Sarkis’in İstanbul’u fotoğrafladığı ve çeşitli buluntu görüntülerden oluşturduğu vitray yerleştirmesine, ayrıca sergide orijinali de olan Aliye Berger’in 1955 yılının eylül ayında yaptığı resim eşlik ediyor. Resmin yapıldığı dönemde, Aliye Berger’in atölyesi Narmanlı Han’ın içinde. Bu atölye, 6-7 Eylül olayları sırasında yanıyor. Resme adını bu yangın veriyor.
Mekânda konumlanan bir diğer iş ise bir İran halısı. Sarkis bu İran halısını izleyicilerin rahatça oturup videoyu izlemeleri ve sergiye dahil olabilmeleri için sermiş. Bu İran halısının üstünde ‘Şahname’nin ikinci bölümünden Arapça yazılar yer almakta.
Serginin sonundaki yerleştirmede ise bir bardak su var. Bu su onca ateşi söndürmeye yetmese de izleyicinin ferahlamasını sağlıyor.

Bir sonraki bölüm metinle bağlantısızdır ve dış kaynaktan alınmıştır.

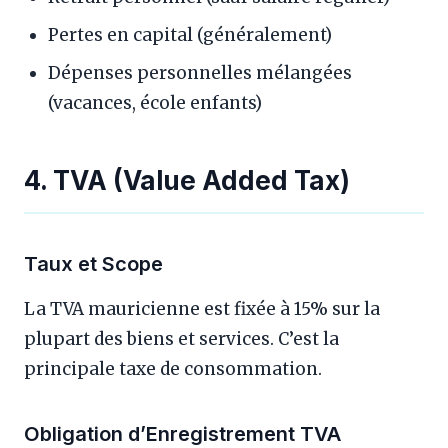
Pertes en capital (généralement)
Dépenses personnelles mélangées
(vacances, école enfants)
4. TVA (Value Added Tax)
Taux et Scope
La TVA mauricienne est fixée à 15% sur la
plupart des biens et services. C’est la
principale taxe de consommation.
Obligation d’Enregistrement TVA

Serginin arkasında yer alan ‘Okuma Odası’, ilk defa 2005 yılında Akbank Sanat’ta, ardından Ariel Sanat’ta izleyiciyle buluşmuş. Bu içi kitapla dolu okuma odası, insanların bir arada olup okuması için üretilmiş. Uwe Fleckner, aynı makalesinde Sarkis’in yerleştirmeleri hakkında şunları söylüyor: “Sürekli değişen ve hep yenilenen yerleştirmelerini açık, içine girilebilir biçimde tasarlayan Sarkis, sanat yapıtının kişisel belleği olduğu kadar ortak belleği de depolayıp işlediği özel bir form bulmuştur. Bulup işlediği nesneleri, klasik heykel kavramını çoktan geride bırakmış olan yapılara uyarladığından, Sarkis’in yapıtı çağdaş sanatın müze ve galerilerin sergileme sınırlarına müdahale eden türüne dahil edilmelidir.”
Nevizade’de yer alan Şahika Meyhanesi’nin bir duvarında karşılaştığı resimden çok etkilenen Sarkis, resmin içinde bir figür olan kadına bir bardak su söyler. Garsonlardan her akşam bu resmin altına bir bardak su bırakmalarını rica eder. İşte bu resim de ‘UNTITLED’ sergisinde izleyiciyle buluşuyor, hem de altında bir bardak suyla...
Belleğin izini, insanın tutkusunu, geçmiş ile geleceğin buluştuğu o sihirli anları Sarkis’in ‘UNTITLED’ sergisinde izleyebilirsiniz.
Sarkis’in ‘UNTITLED’ başlıklı sergisi 25 Ekim’e kadar Dirimart Dolapdere’de.